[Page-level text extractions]
=== Section Start ===

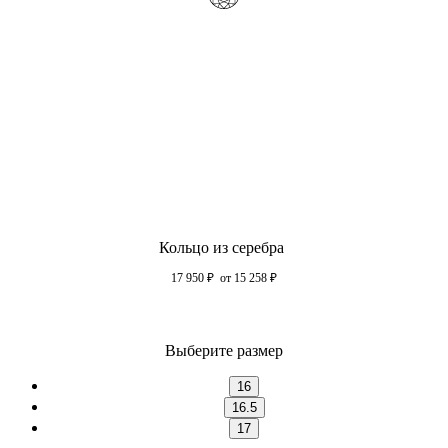
Кольцо из серебра
17 950
₽
от 15 258
₽
Выберите размер
16
16.5
17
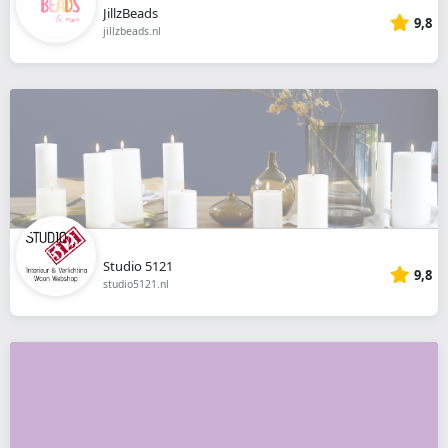
JillzBeads
9,8
jillzbeads.nl
Studio 5121
9,8
studio5121.nl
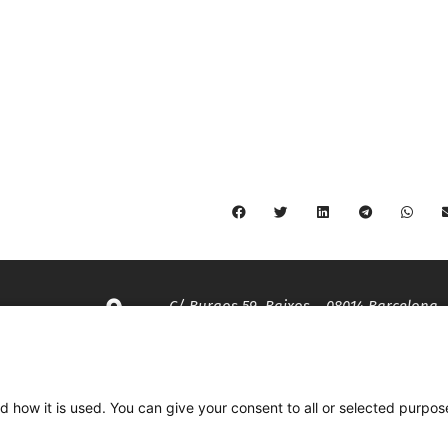
C/ Burgos 59, Baixos – 08014 Barcelona
spccc@
spcgtcatalunya.cat
d how it is used. You can give your consent to all or selected purpos
935 120 481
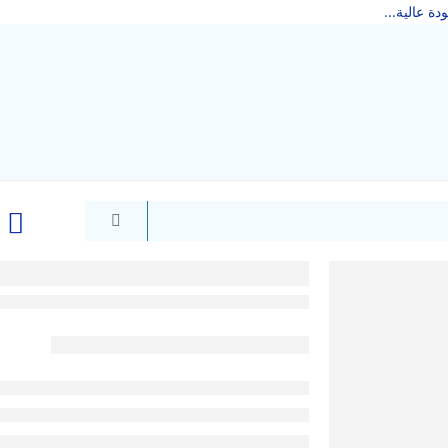
دة عالية...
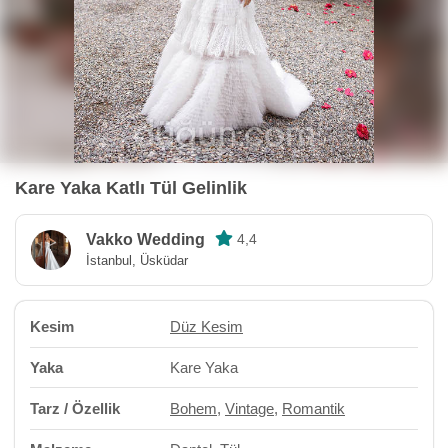
Kare Yaka Katlı Tül Gelinlik
Vakko Wedding
4,4
İstanbul, Üsküdar
Kesim
Düz Kesim
Yaka
Kare Yaka
Tarz / Özellik
Bohem
,
Vintage
,
Romantik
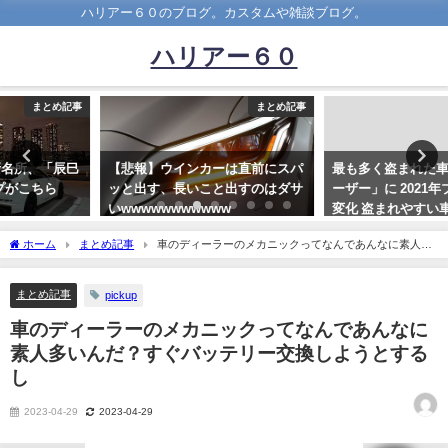
ハリアー６０のブログ。カスタムや雑談ブログ。
ハリアー６０
まとめ記事
まとめ記事
【悲報】ウインカーは直前にスパ
最も多く盗まれた車「ランドクル
ッと出す、長いこと出すのはダサ
ーザー」に 2021年プリウスから
いwwwwwwwwwww
変化 盗まれやすい車種とは
2021-11-20
2022-03-17
ホーム
まとめ記事
車のディーラーのメカニックってなんであんなに素人多
いんだ？すぐバッテリー交換しようとするし
まとめ記事
pickup
車のディーラーのメカニックってなんであんなに
素人多いんだ？すぐバッテリー交換しようとする
し
2023-04-29
2023-04-29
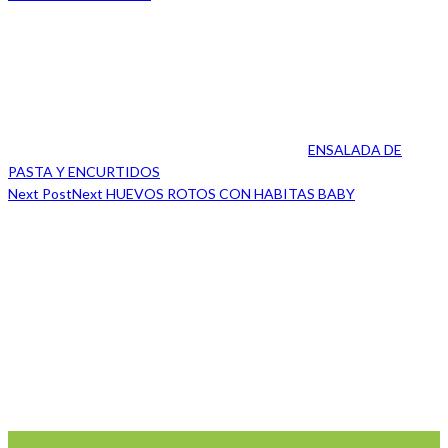
ENSALADA DE
PASTA Y ENCURTIDOS
Next Post
Next
HUEVOS ROTOS CON HABITAS BABY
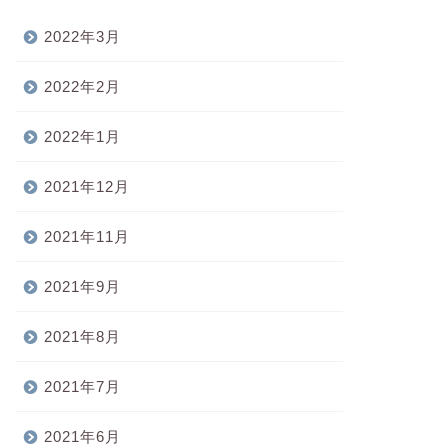
2022年3月
2022年2月
2022年1月
2021年12月
2021年11月
2021年9月
2021年8月
2021年7月
2021年6月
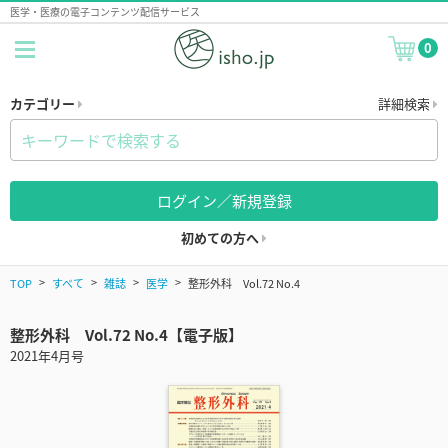
医学・医療の電子コンテンツ配信サービス
0
カテゴリー
詳細検索
ログイン／新規登録
初めての方へ
TOP
すべて
雑誌
医学
整形外科 Vol.72 No.4
整形外科 Vol.72 No.4【電子版】
2021年4月号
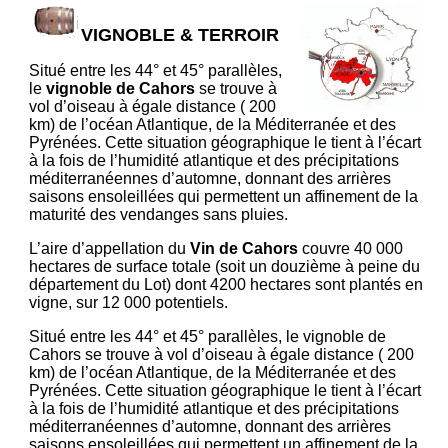
VIGNOBLE & TERROIR
Situé entre les 44° et 45° parallèles,
le
vignoble de Cahors
se trouve à
vol d’oiseau à égale distance ( 200
km) de l’océan Atlantique, de la Méditerranée et des
Pyrénées. Cette situation géographique le tient à l’écart
à la fois de l’humidité atlantique et des précipitations
méditerranéennes d’automne, donnant des arrières
saisons ensoleillées qui permettent un affinement de la
maturité des vendanges sans pluies.
L’aire d’appellation du
Vin de Cahors
couvre 40 000
hectares de surface totale (soit un douzième à peine du
département du Lot) dont 4200 hectares sont plantés en
vigne, sur 12 000 potentiels.
Situé entre les 44° et 45° parallèles, le vignoble de
Cahors se trouve à vol d’oiseau à égale distance ( 200
km) de l’océan Atlantique, de la Méditerranée et des
Pyrénées. Cette situation géographique le tient à l’écart
à la fois de l’humidité atlantique et des précipitations
méditerranéennes d’automne, donnant des arrières
saisons ensoleillées qui permettent un affinement de la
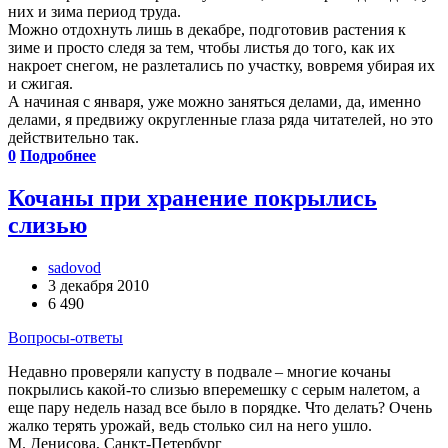
них и зима период труда.
Можно отдохнуть лишь в декабре, подготовив растения к
зиме и просто следя за тем, чтобы листья до того, как их
накроет снегом, не разлетались по участку, вовремя убирая их
и сжигая.
А начиная с января, уже можно заняться делами, да, именно
делами, я предвижу округленные глаза ряда читателей, но это
действительно так.
0
Подробнее
Кочаны при хранение покрылись
слизью
sadovod
3 декабря 2010
6 490
Вопросы-ответы
Недавно проверяли капусту в подвале – многие кочаны
покрылись какой-то слизью вперемешку с серым налетом, а
еще пару недель назад все было в порядке. Что делать? Очень
жалко терять урожай, ведь столько сил на него ушло.
М. Денисова, Санкт-Петербург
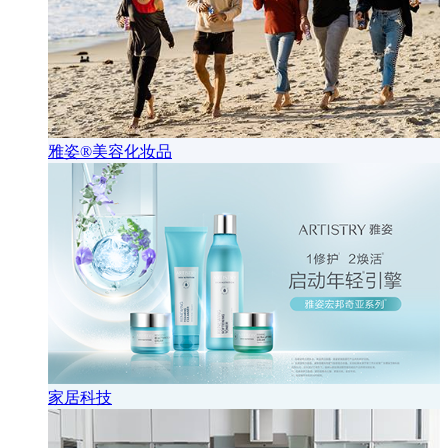
雅姿®美容化妆品
家居科技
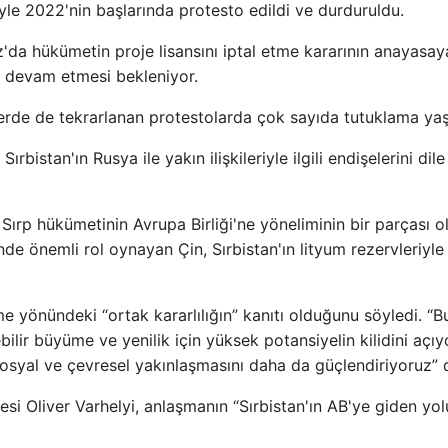
iyle 2022'nin başlarında protesto edildi ve durduruldu.
a hükümetin proje lisansını iptal etme kararının anayasay
n devam etmesi bekleniyor.
rde de tekrarlanan protestolarda çok sayıda tutuklama yaş
stan'ın Rusya ile yakın ilişkileriyle ilgili endişelerini dile
Sırp hükümetinin Avrupa Birliği'ne yöneliminin bir parçası o
nde önemli rol oynayan Çin, Sırbistan'ın lityum rezervleriyle
 yönündeki “ortak kararlılığın” kanıtı olduğunu söyledi. “Bu 
lebilir büyüme ve yenilik için yüksek potansiyelin kilidini açı
osyal ve çevresel yakınlaşmasını daha da güçlendiriyoruz” 
 Oliver Varhelyi, anlaşmanın “Sırbistan'ın AB'ye giden yo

=== Section End ===

Task objective>
With the pictures set aside, please write out all of the records above exactly.

Response for this exercise>
Кольцо из серебра
17 950
₽
от 15 258
₽
Выберите размер
16
16.5
17
JillzBeads
9,8
jillzbeads.nl
Studio 5121
9,8
studio5121.nl
C/ Burgos 59, Baixos – 08014 Barcelona
spccc@
spcgtcatalunya.cat
d how it is used. You can give your consent to all or selected purpos
935 120 481
دة عالية...
Kare Yaka Katlı Tül Gelinlik
Vakko Wedding
4,4
İstanbul, Üsküdar
Kesim
Düz Kesim
Yaka
Kare Yaka
Tarz / Özellik
Bohem
,
Vintage
,
Romantik
ハリアー６０のブログ。カスタムや雑談ブログ。
ハリアー６０
まとめ記事
まとめ記事
【悲報】ウインカーは直前にスパ
最も多く盗まれた車「ランドクル
ッと出す、長いこと出すのはダサ
ーザー」に 2021年プリウスから
いwwwwwwwwwww
変化 盗まれやすい車種とは
2021-11-20
2022-03-17
ホーム
まとめ記事
車のディーラーのメカニックってなんであんなに素人多
いんだ？すぐバッテリー交換しようとするし
まとめ記事
pickup
車のディーラーのメカニックってなんであんなに
素人多いんだ？すぐバッテリー交換しようとする
し
2023-04-29
2023-04-29
ENSALADA DE
PASTA Y ENCURTIDOS
Next Post
Next
HUEVOS ROTOS CON HABITAS BABY
2022年3月
2022年2月
2022年1月
2021年12月
2021年11月
2021年9月
2021年8月
2021年7月
2021年6月
医学・医療の電子コンテンツ配信サービス
0
カテゴリー
詳細検索
ログイン／新規登録
初めての方へ
TOP
すべて
雑誌
医学
整形外科 Vol.72 No.4
整形外科 Vol.72 No.4【電子版】
2021年4月号
VIGNOBLE & TERROIR
Situé entre les 44° et 45° parallèles,
le
vignoble de Cahors
se trouve à
vol d’oiseau à égale distance ( 200
km) de l’océan Atlantique, de la Méditerranée et des
Pyrénées. Cette situation géographique le tient à l’écart
à la fois de l’humidité atlantique et des précipitations
méditerranéennes d’automne, donnant des arrières
saisons ensoleillées qui permettent un affinement de la
maturité des vendanges sans pluies.
L’aire d’appellation du
Vin de Cahors
couvre 40 000
hectares de surface totale (soit un douzième à peine du
département du Lot) dont 4200 hectares sont plantés en
vigne, sur 12 000 potentiels.
Situé entre les 44° et 45° parallèles, le vignoble de
Cahors se trouve à vol d’oiseau à égale distance ( 200
km) de l’océan Atlantique, de la Méditerranée et des
Pyrénées. Cette situation géographique le tient à l’écart
à la fois de l’humidité atlantique et des précipitations
méditerranéennes d’automne, donnant des arrières
saisons ensoleillées qui permettent un affinement de la
них и зима период труда.
Можно отдохнуть лишь в декабре, подготовив растения к
зиме и просто следя за тем, чтобы листья до того, как их
накроет снегом, не разлетались по участку, вовремя убирая их
и сжигая.
А начиная с января, уже можно заняться делами, да, именно
делами, я предвижу округленные глаза ряда читателей, но это
действительно так.
0
Подробнее
Кочаны при хранение покрылись
слизью
sadovod
3 декабря 2010
6 490
Вопросы-ответы
Недавно проверяли капусту в подвале – многие кочаны
покрылись какой-то слизью вперемешку с серым налетом, а
еще пару недель назад все было в порядке. Что делать? Очень
жалко терять урожай, ведь столько сил на него ушло.
М. Денисова, Санкт-Петербург
雅姿®美容化妆品
家居科技
iyle 2022'nin başlarında protesto edildi ve durduruldu.
a hükümetin proje lisansını iptal etme kararının anayasay
n devam etmesi bekleniyor.
rde de tekrarlanan protestolarda çok sayıda tutuklama yaş
stan'ın Rusya ile yakın ilişkileriyle ilgili endişelerini dile
Sırp hükümetinin Avrupa Birliği'ne yöneliminin bir parçası o
nde önemli rol oynayan Çin, Sırbistan'ın lityum rezervleriyle
 yönündeki “ortak kararlılığın” kanıtı olduğunu söyledi. “Bu 
lebilir büyüme ve yenilik için yüksek potansiyelin kilidini açı
osyal ve çevresel yakınlaşmasını daha da güçlendiriyoruz” 
 Oliver Varhelyi, anlaşmanın “Sırbistan'ın AB'ye giden yo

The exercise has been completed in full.